Linux process management
Server Administration

Linux process management simplified

In server administration it is very important to understand how the running processes work in detail, from high load to slow response time processes, there comes a time when your server may start to become so slow or fail to respond sometimes, and as a consequence, it will require immediate attention, and here it comes the process management or Linux process management specifically in place.

When it is the time to kill a process or renice it and how to monitor the currently running processes and how these processes affect the system load. Let’s see how Linux process management will help us tuning the system

Our main points are:

Process types

Tuning performance with memory management

Managing memory with vmstat

Checking the system load with the top command

Monitoring disk I/O with iotop

Checking processes with the ps command

Checking performance with iostat and lsof

Calculating the system load

Discovering process IDs using pgrep and systemctl

Discussing systemd

Nice and renice processes

Sending the kill signal

Process types

before we start talking about Linux process management we should review process types. There are four common types of processes you will see

  • Parent process
  • Child process
  • Orphan Process
  • Daemon Process
  • Zombie Process

Parent process: is a process which executes the fork() system call. The process that invoked fork is the parent process. Every process except process 0 has one parent process

Child process:  is a process created by another process (the parent process)

Orphan Process: is a process whose parent process has finished or terminated, though it remains running itself.

Daemon Process: daemon is usually created by a process forking a child process and then exit. The parent process of a daemon is often, but not always is the init process.

Zombie Process: is a process that has completed execution but still has an entry in the process table. This entry is still needed to allow the parent process to read its child’s exit status

The difference between Orphan process and zombie Process is that orphan process is a process that is still executing, but whose parent process has died. They do not become zombie processes; instead, they are adopted by init.

Tuning performance with memory management

Memory usage always critical to the life cycle of a system, and if you are maintaining your server or troubleshooting a particular service or application, you will always need to remember that the use of memory is a critical resource to your system.

The first command we will use in Linux process management is free command

$ free m

The –m option to show the values in megabytes

linux process managment free command

Our main concern in buff/cache

The importance of this part is based on the fact that it accounts for the associated buffers and caches to illustrate what memory is currently used and other reserved. The first value indicates how much memory is being used; the second value tells us how much memory is available to our applications

This means 536 megabytes is used while 1221 megabytes is available.

The second line is about swap. Swapping typically occurs when memory usage is impacting performance. As we can see from the previous example, the first value tells us that there is a total amount of system swap set at 3070 megabytes, with the second value indicating how much swap is being used 0, while the third value shows the amount of swap that is still available to the system as a whole 3070 megabyte.

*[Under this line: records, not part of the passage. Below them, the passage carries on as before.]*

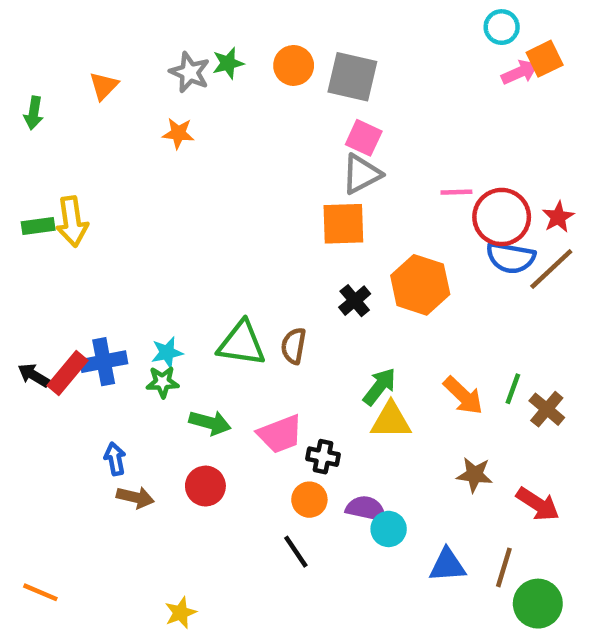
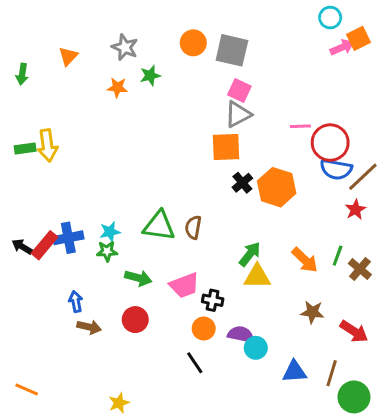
green star: (228, 63) -> (150, 76), moved
red star: (558, 217) -> (355, 209), moved
black cross: (355, 301) -> (242, 183), moved

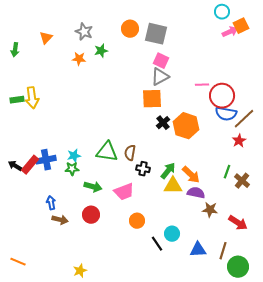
orange arrow: (305, 260) -> (191, 175), moved
black cross: (213, 300) -> (143, 169), moved
purple semicircle: (241, 334) -> (196, 193), moved
black line: (195, 363) -> (157, 244), moved

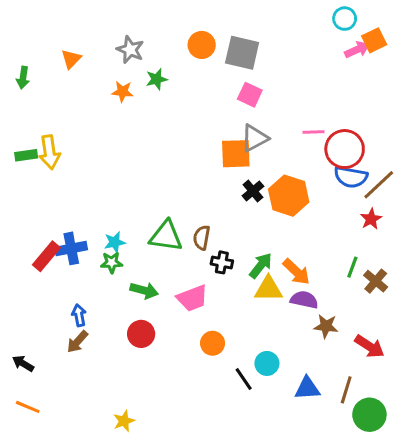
gray triangle: (160, 77) -> (254, 138), moved
black arrow: (15, 166) -> (23, 363), moved
brown arrow: (60, 220) -> (77, 342), moved, turned 119

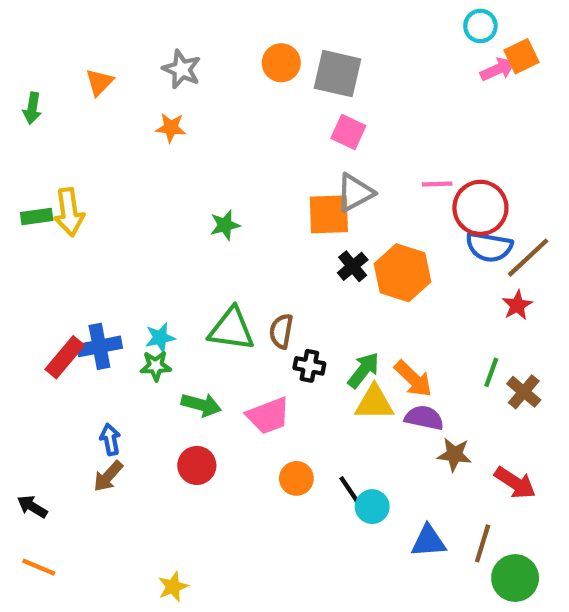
green star: (157, 79) -> (225, 225), moved
black line: (244, 379) -> (351, 491), moved

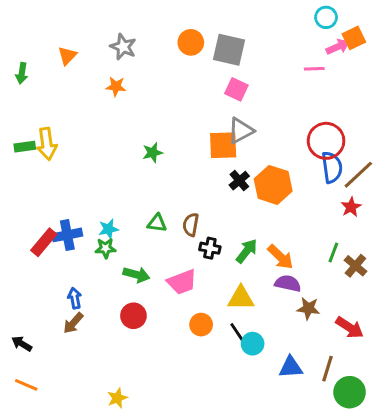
pink line: (437, 184) -> (314, 69), moved
blue semicircle: (489, 247) -> (332, 167), turned -108
green triangle: (231, 329) -> (157, 223), size x0.6
yellow triangle: (374, 403) -> (241, 298), moved

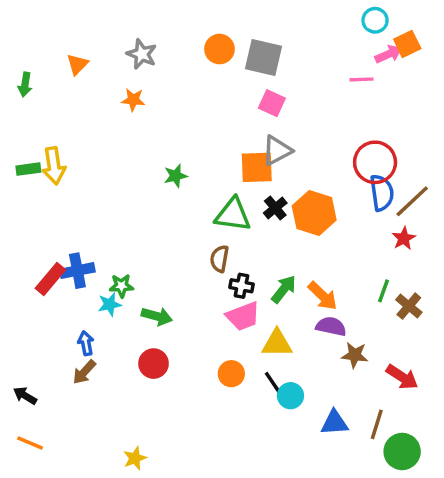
green triangle: (157, 223) -> (233, 215), moved, size x1.6
cyan star: (108, 229) -> (110, 304), moved
pink trapezoid: (182, 282) -> (243, 316), moved

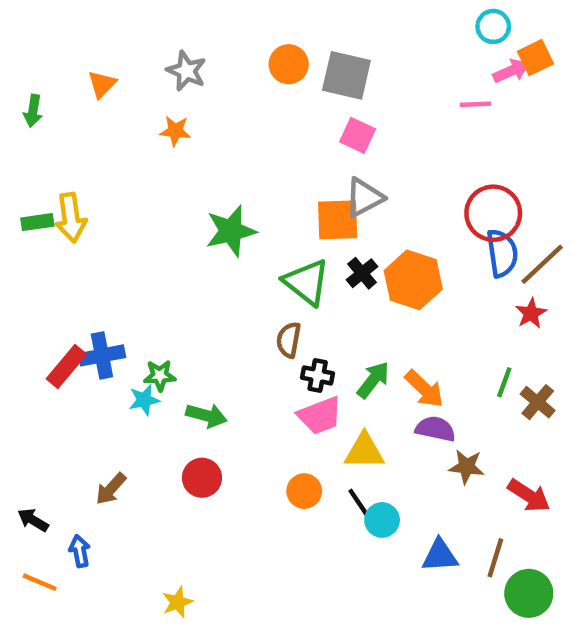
green star: (175, 176) -> (231, 231), size x1.6
green triangle: (233, 215) -> (306, 282), turned 30
blue arrow: (86, 343) -> (80, 551), moved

We can say from the above values that this is a healthy system and no swap used, so while we are talking about swap let’s discover what proc directory can provide us about swap.

$ cat /proc/swaps

linux process managment swaps

This shows the total and used swap size

$ cat /proc/sys/vm/swappiness

linux process managment swappiness

This command show a value from 0 to 100, this numeric percent implies that if your system has a value of 30 like ours, it will begin to use swap memory at 70 percent occupation of RAM

Notice: the default value for all Linux systems for this value is between 30 and 60 and you can modify it with another value between 0 and 100 like this

$ echo 50 > /proc/sys/vm/swappiness

Or using sysctl command like this

$ sudo sysctl -w vm.swappiness=50

Changing the swappiness value using the above commands is not permanent as you reboot you system and to persist it, you have to write it on /etc/sysctl.conf file like this

$ nano /etc/sysctl.conf

vm.swappiness=50

linux process managment persist swappiness

Cool!!

The level of swappiness controls the tendency of the kernel to move a process out of the physical RAM on to a swap disk.

Choosing the best swappiness value for you system requires some experimentation so you can choose the best value for your server.

Managing virtual memory with vmstat

Another important command used in Linux process management which is vmstat. vmstat command is used often in Linux process management, it gives a summary reporting associated with memory, processes, and paging

$ vmstat -a

-a option is used to get all active and inactive processes

linux process managment vmstat command

And this is a list of the important columns output from this command

si:                            This column shows the value swapped in from disk

so:                          This column shows the value swapped out to disk

bi:                           This column shows the value sent to block devices

bo:                         This column shows the value received from block devices

us:                          This column shows the user time

sy:                          This column shows the system time

id:                           This column shows the idle time

Our main concern about si and co columns, where si column shows page-ins while so column provides page-outs.

A better way to look at this is by viewing the output with a delay option like this

$ vmstat 2 5

linux process managment vmstat delay

Where 2 is the delay in seconds and 5 is the number of times vmstat is called. It shows five updates of the command and all data is presented in kilobytes.

Page-in (si) is generally expected when you have started an application and the information is “paged-in”. Page out (so) also happen, and this is particularly so during periods when the kernel is freeing up memory.

Checking the system load with the top command

In Linux process management the top command gives a lot of information related to tasks associated with the kernel; the display is a real-time data and the highest load factors are expressed as a percentage of CPU or memory. However, it is important to realize that top may take these values above the expected percentile range. This is because all individual cores are expressed as a percentage and multiple instances of these cores are totaled.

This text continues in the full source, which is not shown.